Dataset:
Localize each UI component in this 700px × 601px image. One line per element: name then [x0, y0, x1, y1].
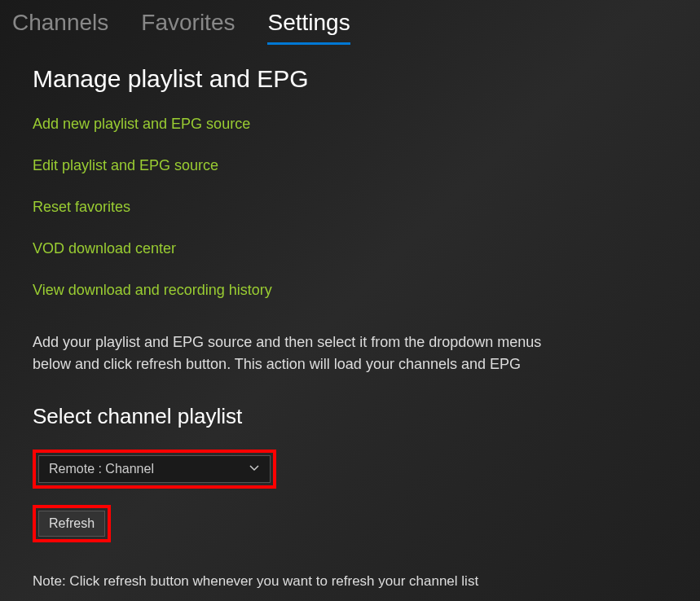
playlist-dropdown[interactable]: Remote : Channel: [38, 455, 271, 483]
reset-favorites-link[interactable]: Reset favorites: [33, 199, 667, 216]
settings-content: Manage playlist and EPG Add new playlist…: [0, 45, 700, 601]
manage-heading: Manage playlist and EPG: [33, 65, 667, 93]
note-text: Note: Click refresh button whenever you …: [33, 573, 667, 590]
tab-settings[interactable]: Settings: [267, 10, 350, 45]
tab-favorites[interactable]: Favorites: [141, 10, 235, 45]
tab-bar: Channels Favorites Settings: [0, 0, 700, 45]
add-source-link[interactable]: Add new playlist and EPG source: [33, 116, 667, 133]
vod-center-link[interactable]: VOD download center: [33, 240, 667, 257]
view-history-link[interactable]: View download and recording history: [33, 282, 667, 299]
chevron-down-icon: [249, 462, 260, 476]
dropdown-highlight: Remote : Channel: [33, 450, 276, 489]
edit-source-link[interactable]: Edit playlist and EPG source: [33, 157, 667, 174]
refresh-button[interactable]: Refresh: [38, 511, 105, 537]
tab-channels[interactable]: Channels: [12, 10, 108, 45]
dropdown-selected-text: Remote : Channel: [49, 462, 154, 476]
refresh-highlight: Refresh: [33, 505, 111, 542]
info-text: Add your playlist and EPG source and the…: [33, 331, 554, 375]
select-playlist-heading: Select channel playlist: [33, 404, 667, 429]
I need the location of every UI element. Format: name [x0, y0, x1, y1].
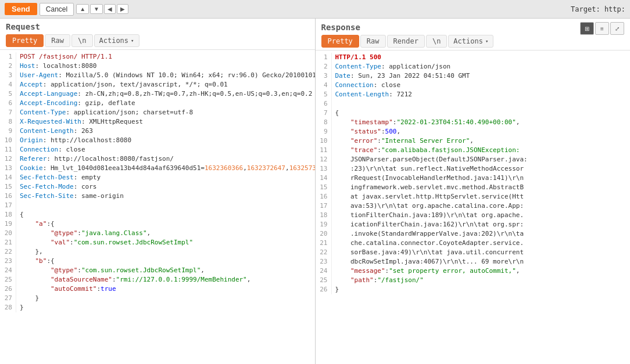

Work task: Would you set down the material exactly as it stands, without the pictures?

Response to the task:
Localize each UI component in this 700px × 601px image. One line per element: name then [x0, y0, x1, y1].
playlist-dropdown[interactable]: Remote : Channel: [38, 455, 271, 483]
reset-favorites-link[interactable]: Reset favorites: [33, 199, 667, 216]
settings-content: Manage playlist and EPG Add new playlist…: [0, 45, 700, 601]
manage-heading: Manage playlist and EPG: [33, 65, 667, 93]
note-text: Note: Click refresh button whenever you …: [33, 573, 667, 590]
tab-settings[interactable]: Settings: [267, 10, 350, 45]
tab-favorites[interactable]: Favorites: [141, 10, 235, 45]
tab-bar: Channels Favorites Settings: [0, 0, 700, 45]
add-source-link[interactable]: Add new playlist and EPG source: [33, 116, 667, 133]
vod-center-link[interactable]: VOD download center: [33, 240, 667, 257]
view-history-link[interactable]: View download and recording history: [33, 282, 667, 299]
chevron-down-icon: [249, 462, 260, 476]
dropdown-highlight: Remote : Channel: [33, 450, 276, 489]
edit-source-link[interactable]: Edit playlist and EPG source: [33, 157, 667, 174]
refresh-button[interactable]: Refresh: [38, 511, 105, 537]
tab-channels[interactable]: Channels: [12, 10, 108, 45]
dropdown-selected-text: Remote : Channel: [49, 462, 154, 476]
refresh-highlight: Refresh: [33, 505, 111, 542]
info-text: Add your playlist and EPG source and the…: [33, 331, 554, 375]
select-playlist-heading: Select channel playlist: [33, 404, 667, 429]
I need the location of every UI element. Format: name [x0, y0, x1, y1].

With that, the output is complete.